US federal gross debt, USD trillions (left) vs. percentage of GDP (right). Source: crfb.org

The odds of economic stimulus initiatives amid weakening economic activity could ultimately support Bitcoin’s price in the medium term. The US federal deficit is expected to reach a massive $1.9 trillion in 2026, leaving little room to maneuver other than injecting liquidity, which tends to benefit scarce assets.

An improvement in the risk perception of Bitcoin will be decisive for a potential rally above $75,000. There has been a considerable negative impact from net outflows from US-listed spot exchange-traded funds (ETFs), the liquidation of positions held by companies that previously focused on building corporate reserves, and the unwinding by publicly listed miners.

US-listed spot Bitcoin ETFs daily net flows, USD. Source: Farside Investors

US-listed Bitcoin ETFs have seen $450 million in net outflows since March 24, which serves as a proxy for weak institutional demand.

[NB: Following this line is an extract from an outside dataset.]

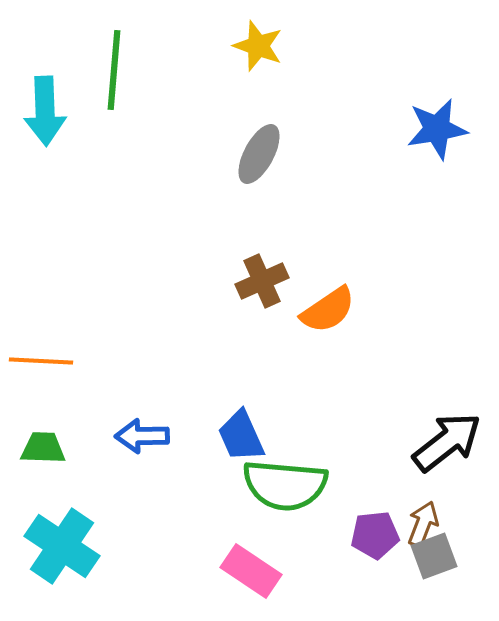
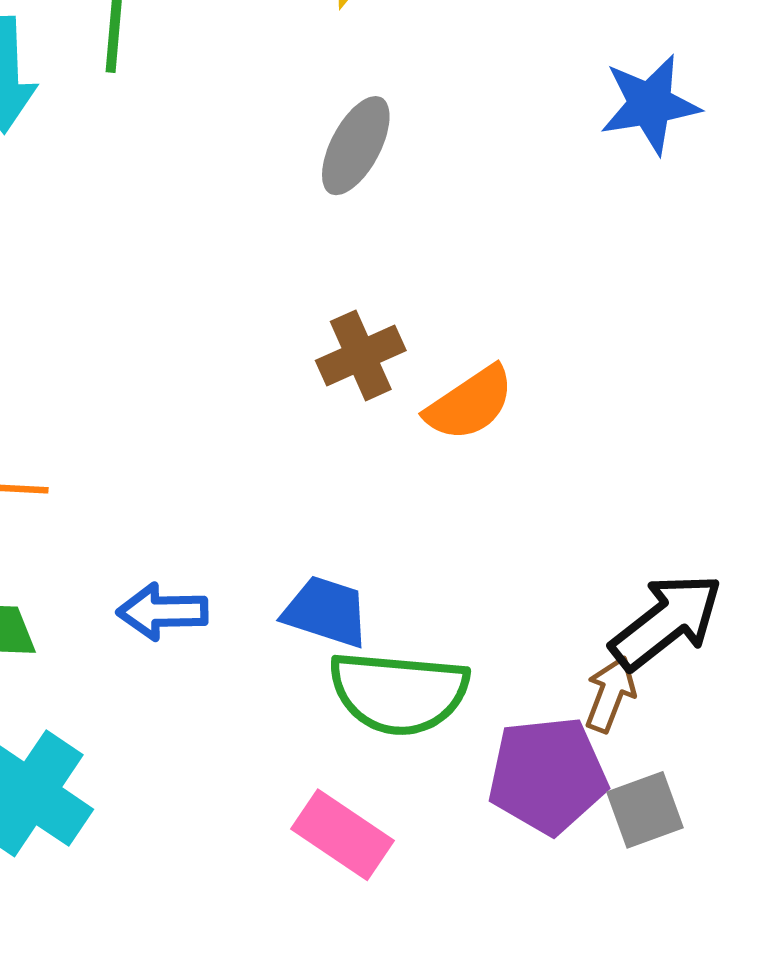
blue trapezoid: (241, 436) -> (326, 612), turned 132
brown arrow: (423, 524) -> (610, 694), moved
purple pentagon: (375, 535) -> (547, 775), size x1.5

Traders fear further selling pressure because the industry holds $88 billion in Bitcoin under management, with BlackRock’s iShares Bitcoin Trust (IBIT US) leading at $53.9 billion. However, these outflows should slow if Bitcoin continues to show strength near $66,000.

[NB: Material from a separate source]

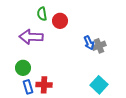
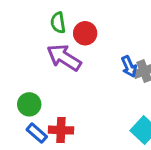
purple arrow: (31, 37) -> (64, 57), moved, turned 30
blue rectangle: (28, 87) -> (37, 133), turned -32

Related: Bitcoin hits weekly low on oil fears as analyst teases $10K BTC price target

MARA Holdings (MARA US) announced the sale of 15,133 BTC in March at a price far below the company’s estimated cost basis. Meanwhile, Riot Platforms (RIOT US) reportedly transferred 500 BTC for sale on Wednesday. Additionally, Nakamoto Holdings (NAKA US) disclosed a sale of 284 BTC, despite having previously announced its intention to continue accumulating the asset.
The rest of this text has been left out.